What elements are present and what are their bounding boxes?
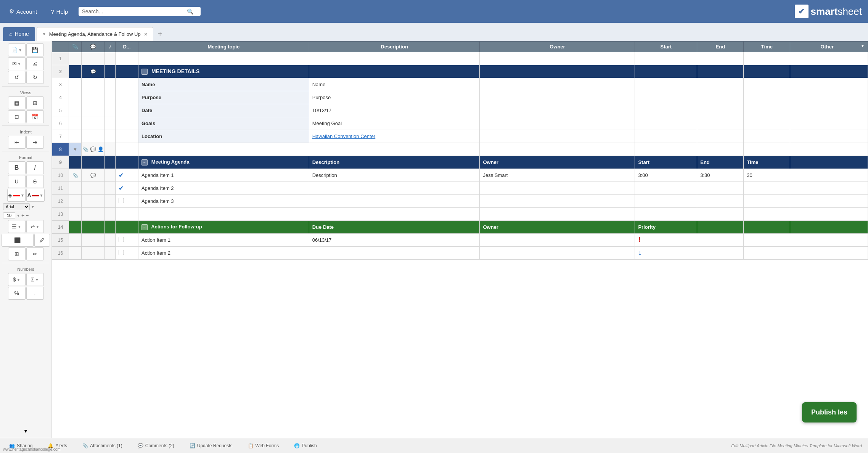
paperclip-icon-10[interactable]: 📎 — [72, 173, 78, 178]
font-size-input[interactable] — [3, 212, 15, 218]
bold-button[interactable]: B — [8, 161, 26, 174]
row11-owner[interactable] — [480, 182, 635, 195]
row1-time[interactable] — [744, 52, 790, 65]
row8-desc[interactable] — [309, 143, 480, 156]
row13-start[interactable] — [635, 208, 697, 221]
row6-time[interactable] — [744, 117, 790, 130]
row10-topic[interactable]: Agenda Item 1 — [138, 169, 309, 182]
row12-topic[interactable]: Agenda Item 3 — [138, 195, 309, 208]
row8-user-icon[interactable]: 👤 — [98, 146, 104, 152]
row13-end[interactable] — [697, 208, 744, 221]
row10-other[interactable] — [790, 169, 868, 182]
redo-button[interactable]: ↻ — [26, 71, 44, 84]
row13-owner[interactable] — [480, 208, 635, 221]
row10-end[interactable]: 3:30 — [697, 169, 744, 182]
underline-button[interactable]: U — [8, 175, 26, 188]
row16-topic[interactable]: Action Item 2 — [138, 247, 309, 260]
indent-right-button[interactable]: ⇥ — [26, 136, 44, 149]
percent-button[interactable]: % — [8, 287, 26, 300]
row4-other[interactable] — [790, 91, 868, 104]
row5-other[interactable] — [790, 104, 868, 117]
row15-end[interactable] — [697, 234, 744, 247]
section-collapse-button[interactable]: − — [141, 69, 148, 75]
row10-desc[interactable]: Description — [309, 169, 480, 182]
row3-label[interactable]: Name — [138, 78, 309, 91]
publish-bottom-button[interactable]: 🌐 Publish — [291, 442, 320, 450]
row5-end[interactable] — [697, 104, 744, 117]
row5-value[interactable]: 10/13/17 — [309, 104, 480, 117]
web-forms-button[interactable]: 📋 Web Forms — [245, 442, 282, 450]
row16-due[interactable] — [309, 247, 480, 260]
fill-button[interactable]: ⬛ — [2, 234, 34, 247]
text-color-button[interactable]: A ▼ — [26, 189, 45, 202]
font-select[interactable]: Arial — [3, 203, 30, 210]
followup-collapse-button[interactable]: − — [141, 224, 148, 230]
account-button[interactable]: ⚙ Account — [6, 6, 40, 16]
row7-end[interactable] — [697, 130, 744, 143]
row8-end[interactable] — [697, 143, 744, 156]
row11-time[interactable] — [744, 182, 790, 195]
row12-desc[interactable] — [309, 195, 480, 208]
paint-brush-button[interactable]: 🖊 — [34, 234, 50, 247]
row3-other[interactable] — [790, 78, 868, 91]
row3-time[interactable] — [744, 78, 790, 91]
search-input[interactable] — [82, 8, 185, 14]
agenda-collapse-button[interactable]: − — [141, 159, 148, 165]
checkbox-15-unchecked[interactable] — [119, 237, 124, 242]
row8-owner[interactable] — [480, 143, 635, 156]
row4-start[interactable] — [635, 91, 697, 104]
row6-start[interactable] — [635, 117, 697, 130]
row15-time[interactable] — [744, 234, 790, 247]
row8-start[interactable] — [635, 143, 697, 156]
grid-view-button[interactable]: ▦ — [8, 96, 26, 109]
wrap-text-button[interactable]: ⇌ ▼ — [26, 220, 44, 233]
italic-button[interactable]: I — [26, 161, 44, 174]
row3-start[interactable] — [635, 78, 697, 91]
row3-owner[interactable] — [480, 78, 635, 91]
row13-other[interactable] — [790, 208, 868, 221]
undo-button[interactable]: ↺ — [8, 71, 26, 84]
row2-comment[interactable]: 💬 — [82, 65, 105, 78]
row7-value[interactable]: Hawaiian Convention Center — [309, 130, 480, 143]
row12-time[interactable] — [744, 195, 790, 208]
row8-attach-icon[interactable]: 📎 — [82, 146, 88, 152]
row16-other[interactable] — [790, 247, 868, 260]
header-end[interactable]: End — [697, 42, 744, 52]
row1-owner[interactable] — [480, 52, 635, 65]
checkbox-10-checked[interactable]: ✔ — [119, 172, 124, 178]
row16-time[interactable] — [744, 247, 790, 260]
header-description[interactable]: Description — [309, 42, 480, 52]
row5-time[interactable] — [744, 104, 790, 117]
row11-start[interactable] — [635, 182, 697, 195]
publish-button[interactable]: Publish Ies — [802, 402, 857, 422]
row4-end[interactable] — [697, 91, 744, 104]
row7-time[interactable] — [744, 130, 790, 143]
checkbox-12-unchecked[interactable] — [119, 198, 124, 203]
toolbar-scroll-down[interactable]: ▼ — [2, 427, 50, 435]
comments-button[interactable]: 💬 Comments (2) — [135, 442, 177, 450]
tab-close-button[interactable]: ✕ — [144, 32, 148, 37]
row15-other[interactable] — [790, 234, 868, 247]
font-size-decrease-button[interactable]: − — [26, 212, 29, 218]
grid-format-button[interactable]: ⊞ — [8, 247, 26, 260]
row11-topic[interactable]: Agenda Item 2 — [138, 182, 309, 195]
row16-end[interactable] — [697, 247, 744, 260]
align-left-button[interactable]: ☰ ▼ — [8, 220, 26, 233]
header-meeting-topic[interactable]: Meeting topic — [138, 42, 309, 52]
row12-other[interactable] — [790, 195, 868, 208]
row5-label[interactable]: Date — [138, 104, 309, 117]
row11-desc[interactable] — [309, 182, 480, 195]
sum-button[interactable]: Σ ▼ — [26, 273, 44, 286]
row4-value[interactable]: Purpose — [309, 91, 480, 104]
row6-end[interactable] — [697, 117, 744, 130]
row15-topic[interactable]: Action Item 1 — [138, 234, 309, 247]
update-requests-button[interactable]: 🔄 Update Requests — [186, 442, 236, 450]
row10-owner[interactable]: Jess Smart — [480, 169, 635, 182]
row16-priority[interactable]: ↓ — [635, 247, 697, 260]
row7-label[interactable]: Location — [138, 130, 309, 143]
row8-other[interactable] — [790, 143, 868, 156]
row10-time[interactable]: 30 — [744, 169, 790, 182]
row6-other[interactable] — [790, 117, 868, 130]
row10-start[interactable]: 3:00 — [635, 169, 697, 182]
row6-value[interactable]: Meeting Goal — [309, 117, 480, 130]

===

**YOUR ASSIGNMENT:** Copy every line above in which the string "checkbox" shows up.

**SOLUTION TO THIS TASK:**
checkbox-15-unchecked[interactable] — [119, 237, 124, 242]
checkbox-10-checked[interactable]: ✔ — [119, 172, 124, 178]
checkbox-12-unchecked[interactable] — [119, 198, 124, 203]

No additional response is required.